Anne Longfield, the Children's Commissioner for England 
Anne Longfield, the Children's Commissioner for England

Overcautious teachers are sending entire year groups of pupils home unnecessarily, the Children's Commissioner has warned as she says education must not be "sacrificed on the altar of Covid".

Just one pupil testing positive for coronavirus can send an entire school into "chaos" with a whole year group sent home for a fortnight, Anne Longfield said.

She is writing to MPs on Thursday to highlight the huge discrepancies in the interpretation of guidance on how to handle cases of Covid-19 at school, and the detrimental effect this is having on children's education.

"On any given day, around a tenth of kids are at home, some in isolation, some perhaps too afraid to go to school as they live with vulnerable people. This rises to a fifth in some areas of the country," Ms Longfield told The Telegraph.

"There has been chaos in some schools, with some sending entire year groups home for a fortnight because a single pupil tests positive for Covid, something that is actually against government guidance and should stop."

Her intervention comes after official figures revealed that nearly half of secondary schools in England told children to stay at home because of coronavirus last week.

The data, published by the Department for Education (DfE) this week, showed that 46 per cent of secondaries and 16 per cent of primaries sent pupils home or Covid-related reasons.

Between 11 per cent and 13 per cent of schools said that they had more than 30 pupils self-isolating due to potential contact with a case of Covid-19 inside the school.  

Schools are meant to contact Public Health England or the DfE helpline if a student tests positive, who may pass the case on to the local health protection team.

They will work with the school to identify any "close contacts" of the pupil who would need to isolate.  

But Ms Longfield will warn MPs that in some cases, schools are being overcautious and sending home an entire year group when in fact only a smaller group of pupils had close contact with a peer who tested positive.
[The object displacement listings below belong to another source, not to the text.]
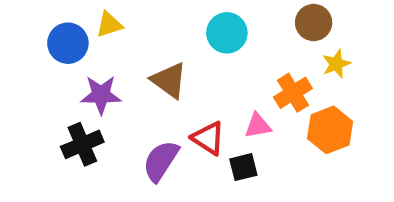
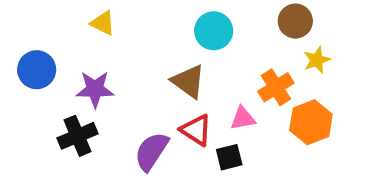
yellow triangle: (109, 25) -> (103, 23), turned 44
blue circle: (68, 43) -> (37, 70), moved
brown triangle: (169, 80) -> (188, 81), moved

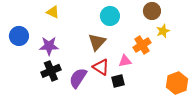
brown triangle: (188, 81) -> (97, 42), turned 36
orange hexagon: (311, 122) -> (177, 83), moved
black cross: (77, 136) -> (51, 71), moved

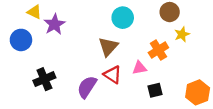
yellow triangle: (53, 12) -> (34, 12), moved
purple star: (49, 46) -> (54, 24), moved, turned -30
black cross: (51, 71) -> (44, 79), moved
black square: (118, 81) -> (155, 90), moved

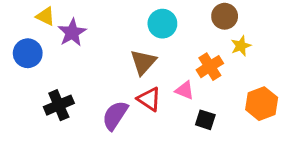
pink triangle: (139, 68) -> (185, 90), turned 32
black square: (155, 90) -> (205, 120), turned 32
orange hexagon: (198, 92) -> (262, 104), moved

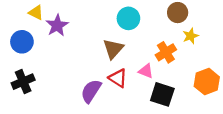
black cross: (59, 105) -> (23, 82), moved
black square: (205, 120) -> (162, 94), size x1.5

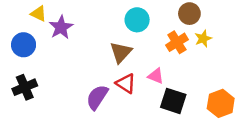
orange cross: (166, 52) -> (177, 42), moved
orange hexagon: (207, 82) -> (221, 103), moved

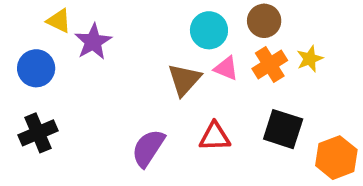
brown circle: (189, 14) -> (264, 21), moved
pink triangle: (156, 76) -> (226, 68), moved
red triangle: (126, 83) -> (215, 137), moved, turned -35
black square: (173, 101) -> (283, 129), moved

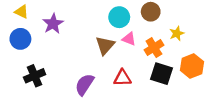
yellow triangle: (59, 21) -> (21, 12), moved
orange cross: (270, 64) -> (154, 48), moved
black cross: (38, 133) -> (35, 76), moved
orange hexagon: (336, 158) -> (192, 66), moved

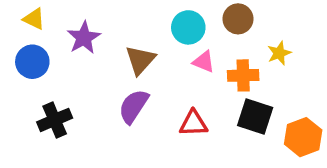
brown triangle: (105, 45) -> (140, 60), moved
orange cross: (154, 48) -> (243, 75), turned 30
orange hexagon: (192, 66) -> (303, 137), moved
purple semicircle: (84, 84) -> (133, 106), moved

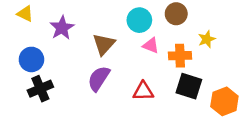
blue circle: (32, 62) -> (31, 59), moved

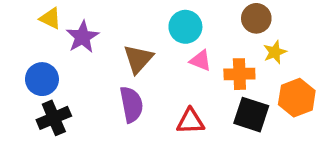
yellow triangle: (25, 14) -> (50, 18), moved
brown circle: (176, 14) -> (256, 18), moved
purple semicircle: (99, 78) -> (131, 104), turned 136
orange hexagon: (224, 101) -> (297, 98), moved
She will point to figures published by DfE which show that the average number of secondary pupils sent home to self-isolate following one case of coronavirus is 86, but it varies widely from 25 pupils in some schools to well over a hundred in others.
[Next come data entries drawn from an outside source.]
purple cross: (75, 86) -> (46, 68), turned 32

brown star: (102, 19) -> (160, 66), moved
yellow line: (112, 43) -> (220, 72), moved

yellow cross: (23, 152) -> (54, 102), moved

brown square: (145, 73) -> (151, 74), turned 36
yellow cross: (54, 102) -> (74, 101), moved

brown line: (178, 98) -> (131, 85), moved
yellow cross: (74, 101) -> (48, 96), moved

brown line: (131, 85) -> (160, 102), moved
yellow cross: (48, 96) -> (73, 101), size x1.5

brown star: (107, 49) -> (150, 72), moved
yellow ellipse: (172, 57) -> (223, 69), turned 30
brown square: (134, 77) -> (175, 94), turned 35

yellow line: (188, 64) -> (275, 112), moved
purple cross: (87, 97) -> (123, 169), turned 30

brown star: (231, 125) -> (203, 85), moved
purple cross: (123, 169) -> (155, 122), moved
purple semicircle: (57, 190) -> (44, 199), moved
Ms Longfield said that schools should stay open "no matter what", adding: "Children’s education shouldn’t be sacrificed on the altar of Covid."
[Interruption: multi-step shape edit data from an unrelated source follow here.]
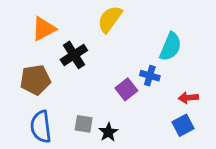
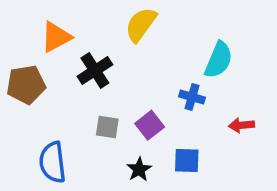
brown pentagon: (35, 80) -> (26, 85), moved
purple square: (126, 89) -> (150, 125), moved
gray square: (84, 124) -> (107, 127), moved
blue square: (183, 125) -> (187, 161), moved, turned 30

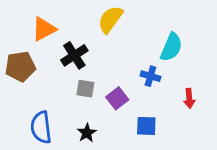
red arrow: (241, 125) -> (189, 98), turned -90
gray square: (107, 127) -> (85, 89), moved
black star: (139, 169) -> (87, 133), moved

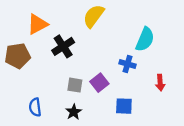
gray square: (85, 89) -> (75, 85), moved
blue semicircle: (41, 127) -> (35, 107), size x0.7

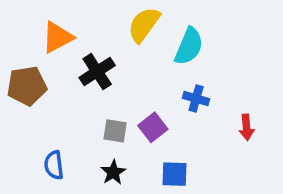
cyan semicircle: (145, 39) -> (189, 46), moved
blue square: (124, 106) -> (174, 174), moved

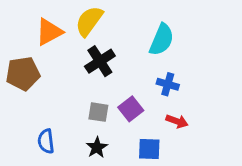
yellow semicircle: (144, 25) -> (89, 21), moved
black cross: (97, 71) -> (100, 61), moved
red arrow: (246, 127) -> (177, 121), moved, turned -65

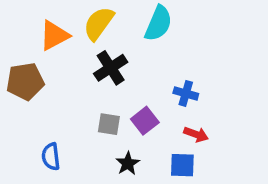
cyan semicircle: (162, 40) -> (158, 23), moved
black star: (97, 147) -> (128, 163), moved
blue square: (149, 149) -> (182, 165), moved

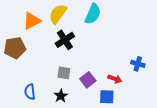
blue cross: (186, 93) -> (138, 64), moved
purple square: (145, 121) -> (88, 80), moved
black star: (128, 163) -> (61, 96), moved

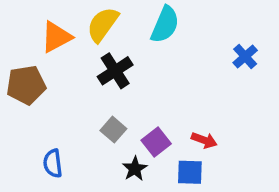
blue cross: (138, 64) -> (245, 57), moved, turned 32
gray square: (64, 73) -> (113, 130), turned 32
black star: (61, 96) -> (135, 169), moved

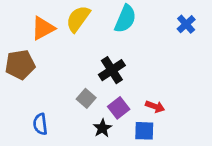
blue cross: (245, 57) -> (186, 24), moved
black cross: (115, 71) -> (112, 70), moved

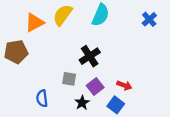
gray square: (86, 98) -> (69, 79), turned -32
blue semicircle: (40, 124) -> (42, 98), moved
blue square: (144, 131) -> (116, 105), turned 35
She said it is problematic to be sending pupils home unnecessarily because the quality of remote education is patchy at best.

"Just as in lockdown, some children have received online classes throughout – particularly those at private school – but the majority have not," she said.

"The educational inequality this is contributing to is shocking."   Some teachers may be nervous about using new technologies, she said, but added that this must change because  "blended learning, some children in class, some at home, others catching up later, is the only way we’ll get through this pandemic with this generation’s learning intact".

A legal duty on schools to provide good quality remote education for self-isolating pupils comes into force on Thursday.

The Government has used emergency powers to issue a directive to schools to ensure children at home have immediate access to remote education that it "aligns as closely as possible" with what their peers learn in the classroom.

Nick Brook of the National Association of Headteachers said that schools need "support not sanction", adding that the legal duty is a "cynical attempt by the Government to look strong by acting tough".

A Department for Education spokesperson said: “Over 99 per cent of schools have been open every week since term began, with over 7.3 million pupils attending last week.

“As expected, a small proportion of pupils are self-isolating in line with public health advice, but this is similar to previous weeks, and the average group size is small compared to the total number of pupils."